Share Application
Terms and Conditions of the Andrew Reeves Property Ventures
Share Offer
(a) No person receiving a copy of this document and
an Application Form in any territory other than the United
Kingdom may treat the same as constituting an invitation or
offer to such person, nor should such person in any event
use such Application Form unless in the relevant territory
such an invitation or offer could lawfully be made to such
person or such Application Form could lawfully be used without
contravention of any registration or other legal requirements.
It is the responsibility of any person outside the United
Kingdom wishing to make an application hereunder to satisfy
himself or herself as to full observance of the laws of the
relevant territory in connection therewith, including obtaining
any governmental or other consents which may be required or
observing any other formalities needing to be observed in
such territory.
(b) The Ordinary Shares have not been and are not
intended to be registered under the United States Securities
Act of 1933 (as amended) (the "Securities Act")

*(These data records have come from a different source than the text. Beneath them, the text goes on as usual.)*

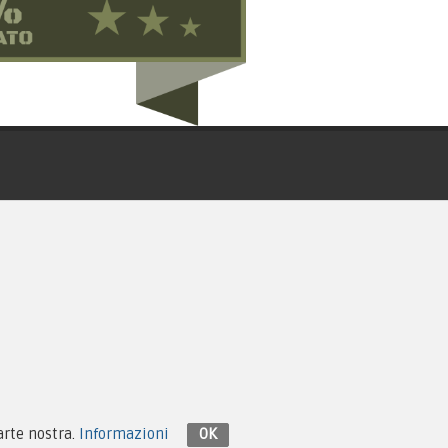
Contattaci su Facebook
parte nostra.
Informazioni
OK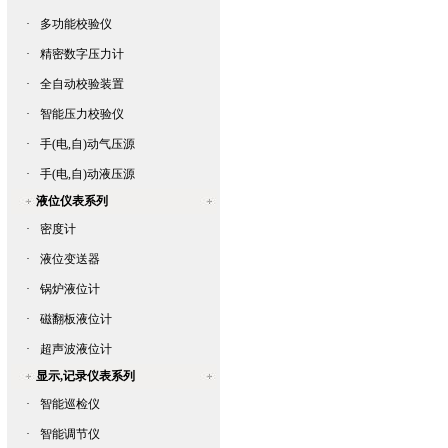
·
多功能校验仪
·
精密数字压力计
·
全自动校验装置
·
智能压力校验仪
·
手(电,自)动气压源
·
手(电,自)动液压源
液位仪表系列
·
密度计
·
液位变送器
·
锅炉液位计
·
磁翻板液位计
·
超声波液位计
显示,记录仪表系列
·
智能巡检仪
·
智能调节仪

or the Securities Exchange Act of 1934, as amended, and the
relevant exemptions are not being obtained from the securities
regulatory authority of any province of Canada. Accordingly,
except in a transaction which is exempt under the relevant
legislation, the Ordinary Shares may not be directly or indirectly
offered, sold or delivered in the United States or Canada
or to US persons or persons resident in Canada nor may an
Application Form be lodged by any such persons.

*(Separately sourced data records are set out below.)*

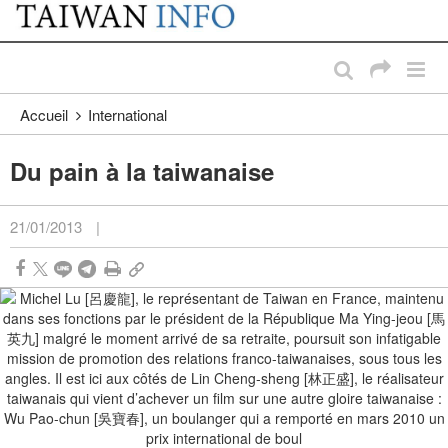
:::
Passer au contenu principal
:::
Accueil
International
Du pain à la taiwanaise
21/01/2013
|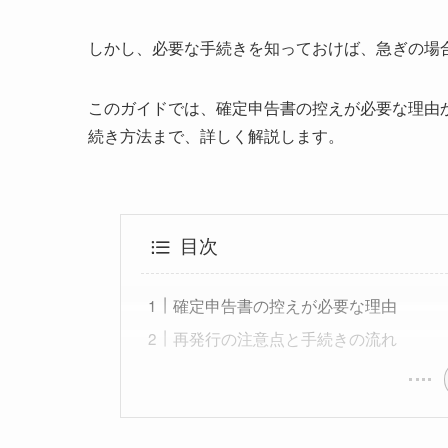
しかし、必要な手続きを知っておけば、急ぎの場
このガイドでは、確定申告書の控えが必要な理由
続き方法まで、詳しく解説します。
目次
確定申告書の控えが必要な理由
再発行の注意点と手続きの流れ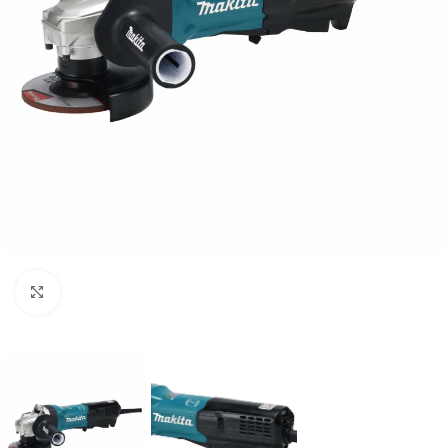
Clic para ampliar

For the purposes of this document, "United States"
means the United States of America, each state thereof (including
the District of Columbia), its territories, possessions and
all areas subject to its given jurisdiction, "Canada"
means Canada and each province thereof "US person"

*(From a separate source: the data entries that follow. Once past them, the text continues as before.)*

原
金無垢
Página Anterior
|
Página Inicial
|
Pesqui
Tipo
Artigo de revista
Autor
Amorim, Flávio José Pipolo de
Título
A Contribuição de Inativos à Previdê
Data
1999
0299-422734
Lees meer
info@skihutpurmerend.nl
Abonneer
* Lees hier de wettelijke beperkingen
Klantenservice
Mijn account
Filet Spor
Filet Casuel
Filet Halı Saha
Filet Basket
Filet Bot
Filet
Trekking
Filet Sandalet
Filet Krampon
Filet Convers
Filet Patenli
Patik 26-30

has the meaning given in Regulation S promulgated under the
Securities Act and "resident in Canada" means a
citizen, national or resident of Canada, the estate of any
such person, a partnership, corporation or other entity created
or organised in or under the laws of Canada, of any estate
or trust the income of which is liable to Canadian income
tax regardless of the source.
Each person who completes an Application Form warrants that
he or she is not a US person or a person resident in Canada
and that he or she will not hold or acquire any of the Offer
Shares for the account or benefit of any US person or person
resident in Canada or with the view to the offer, sale or
delivery directly or indirectly of any Ordinary Shares in
the United States or Canada or any province thereof, or to
or for the account of any US person or person resident in
Canada.
Persons resident in other overseas territories should consult
their professional advisers as to whether they require any
governmental or other consents or need to observe any other
formalities to enable them to participate in the Offer.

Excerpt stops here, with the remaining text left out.